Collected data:
::::::::::
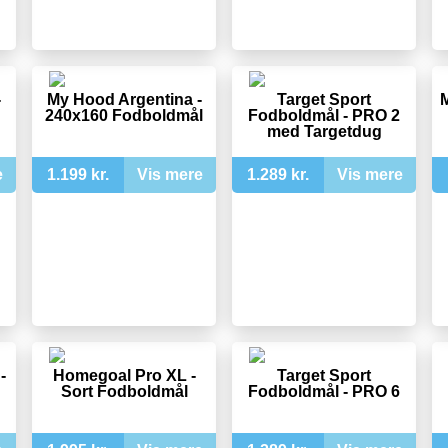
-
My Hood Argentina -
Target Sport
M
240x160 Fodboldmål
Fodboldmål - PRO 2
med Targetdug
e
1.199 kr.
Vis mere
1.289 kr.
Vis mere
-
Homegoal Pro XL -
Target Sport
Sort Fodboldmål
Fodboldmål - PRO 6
::::::::::
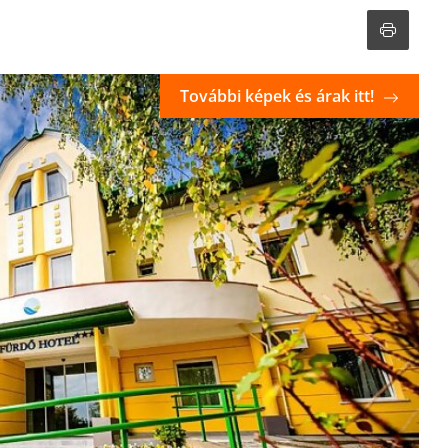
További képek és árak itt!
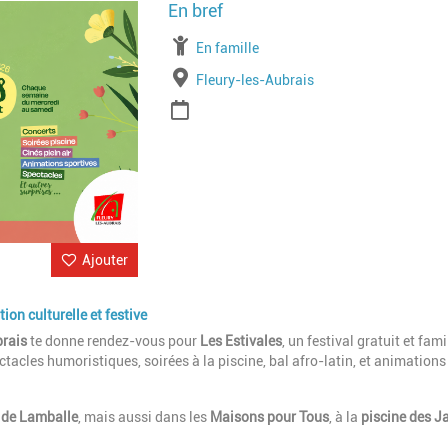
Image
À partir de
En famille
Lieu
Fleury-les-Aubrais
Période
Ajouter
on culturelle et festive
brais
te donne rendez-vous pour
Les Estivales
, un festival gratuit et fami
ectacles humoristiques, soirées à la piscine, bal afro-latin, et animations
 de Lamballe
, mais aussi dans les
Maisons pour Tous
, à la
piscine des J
::::::::::
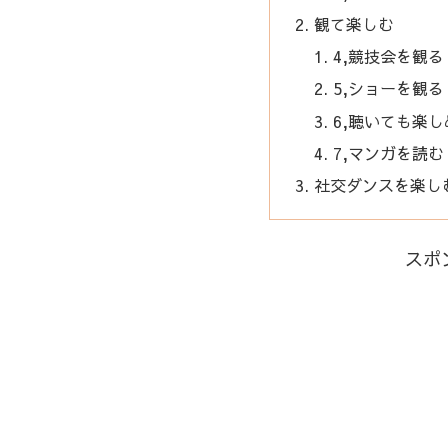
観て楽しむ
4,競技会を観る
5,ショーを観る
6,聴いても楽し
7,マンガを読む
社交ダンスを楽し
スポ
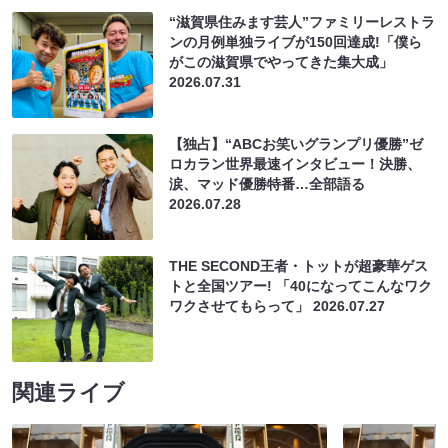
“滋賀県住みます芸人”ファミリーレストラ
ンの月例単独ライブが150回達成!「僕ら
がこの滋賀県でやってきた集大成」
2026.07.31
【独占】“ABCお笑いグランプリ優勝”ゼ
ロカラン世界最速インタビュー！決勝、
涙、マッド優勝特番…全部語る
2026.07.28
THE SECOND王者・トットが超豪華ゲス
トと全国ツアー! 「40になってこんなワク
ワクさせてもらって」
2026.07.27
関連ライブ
::::::::::
◆ Your assignment ◆
Copy the lines of the data above exactly as written, beginning with the line containing "Fleury-les-Aubrais" and ending with the line containing "piscine des J", and leave out all other lines.

◆ Task result ◆
Fleury-les-Aubrais
Période
Ajouter
on culturelle et festive
brais
te donne rendez-vous pour
Les Estivales
, un festival gratuit et fami
ectacles humoristiques, soirées à la piscine, bal afro-latin, et animations
 de Lamballe
, mais aussi dans les
Maisons pour Tous
, à la
piscine des J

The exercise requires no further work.